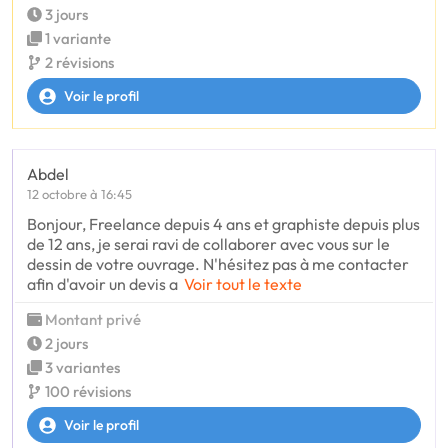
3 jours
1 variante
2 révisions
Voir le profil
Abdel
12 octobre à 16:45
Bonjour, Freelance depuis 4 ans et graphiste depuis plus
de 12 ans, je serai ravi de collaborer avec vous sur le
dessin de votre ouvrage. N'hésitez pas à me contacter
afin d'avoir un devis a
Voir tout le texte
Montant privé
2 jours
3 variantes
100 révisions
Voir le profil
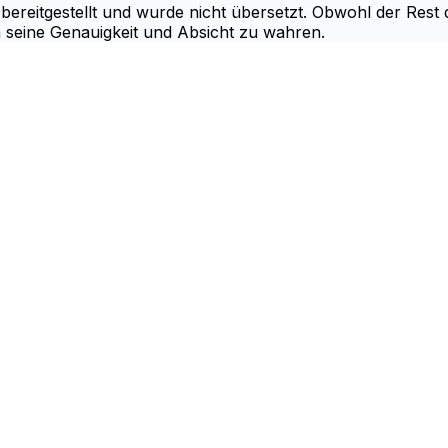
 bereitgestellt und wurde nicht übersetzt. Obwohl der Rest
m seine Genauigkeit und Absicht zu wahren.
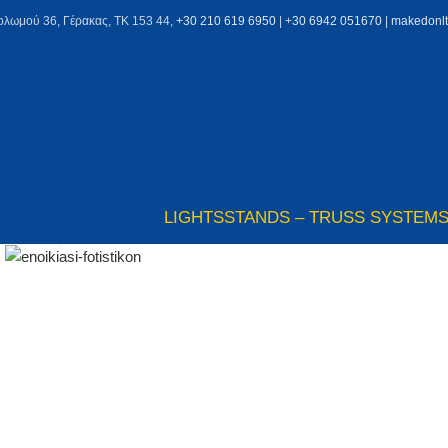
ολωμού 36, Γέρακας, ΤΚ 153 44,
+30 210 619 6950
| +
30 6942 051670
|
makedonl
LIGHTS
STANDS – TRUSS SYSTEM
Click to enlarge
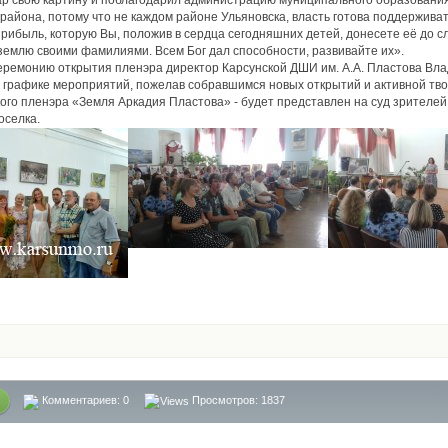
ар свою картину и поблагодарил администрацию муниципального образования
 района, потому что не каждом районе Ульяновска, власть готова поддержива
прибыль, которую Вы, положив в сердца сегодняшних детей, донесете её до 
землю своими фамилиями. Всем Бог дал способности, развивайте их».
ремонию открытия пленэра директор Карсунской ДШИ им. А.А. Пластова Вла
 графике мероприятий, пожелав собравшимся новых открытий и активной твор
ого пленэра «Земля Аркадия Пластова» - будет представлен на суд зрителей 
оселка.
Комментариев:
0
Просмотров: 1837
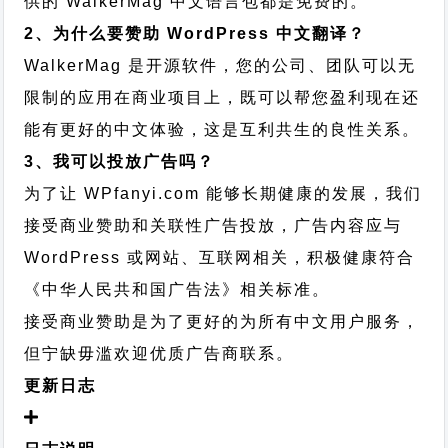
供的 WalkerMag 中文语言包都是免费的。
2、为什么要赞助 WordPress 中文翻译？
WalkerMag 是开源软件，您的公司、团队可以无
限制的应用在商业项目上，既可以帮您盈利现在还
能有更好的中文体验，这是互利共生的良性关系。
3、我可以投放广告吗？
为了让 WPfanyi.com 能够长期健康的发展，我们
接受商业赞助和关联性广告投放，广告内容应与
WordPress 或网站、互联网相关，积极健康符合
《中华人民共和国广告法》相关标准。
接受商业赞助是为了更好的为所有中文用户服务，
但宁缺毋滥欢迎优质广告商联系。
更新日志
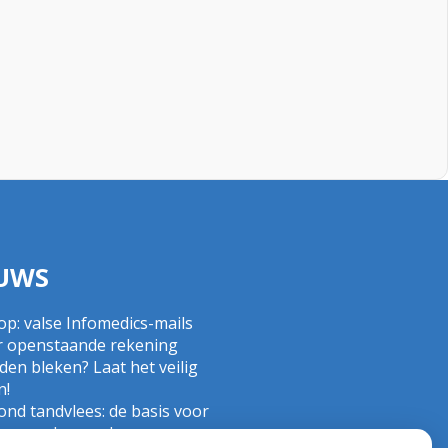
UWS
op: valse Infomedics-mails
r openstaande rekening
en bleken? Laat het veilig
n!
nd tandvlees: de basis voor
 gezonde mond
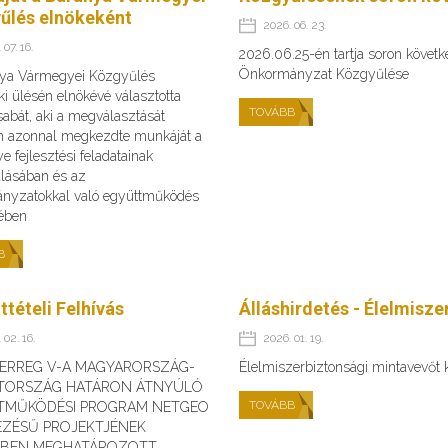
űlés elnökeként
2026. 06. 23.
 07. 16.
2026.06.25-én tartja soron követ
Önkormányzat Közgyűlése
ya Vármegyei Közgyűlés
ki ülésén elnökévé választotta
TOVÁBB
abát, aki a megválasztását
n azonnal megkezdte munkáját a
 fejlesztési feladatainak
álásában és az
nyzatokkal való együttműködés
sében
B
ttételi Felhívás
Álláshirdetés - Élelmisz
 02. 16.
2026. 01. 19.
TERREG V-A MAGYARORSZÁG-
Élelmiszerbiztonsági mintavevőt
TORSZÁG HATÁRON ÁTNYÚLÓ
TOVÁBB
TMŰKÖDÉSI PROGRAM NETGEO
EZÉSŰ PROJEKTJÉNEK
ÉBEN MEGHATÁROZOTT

|---|

Your instructions => Reproduce exactly the final stretch of the listing, starting at the line that contains "űlés elnökeként" and ending with the last line.

Answer =>
űlés elnökeként
2026. 06. 23.
 07. 16.
2026.06.25-én tartja soron követ
Önkormányzat Közgyűlése
ya Vármegyei Közgyűlés
ki ülésén elnökévé választotta
TOVÁBB
abát, aki a megválasztását
n azonnal megkezdte munkáját a
 fejlesztési feladatainak
álásában és az
nyzatokkal való együttműködés
sében
B
ttételi Felhívás
Álláshirdetés - Élelmisz
 02. 16.
2026. 01. 19.
TERREG V-A MAGYARORSZÁG-
Élelmiszerbiztonsági mintavevőt
TORSZÁG HATÁRON ÁTNYÚLÓ
TOVÁBB
TMŰKÖDÉSI PROGRAM NETGEO
EZÉSŰ PROJEKTJÉNEK
ÉBEN MEGHATÁROZOTT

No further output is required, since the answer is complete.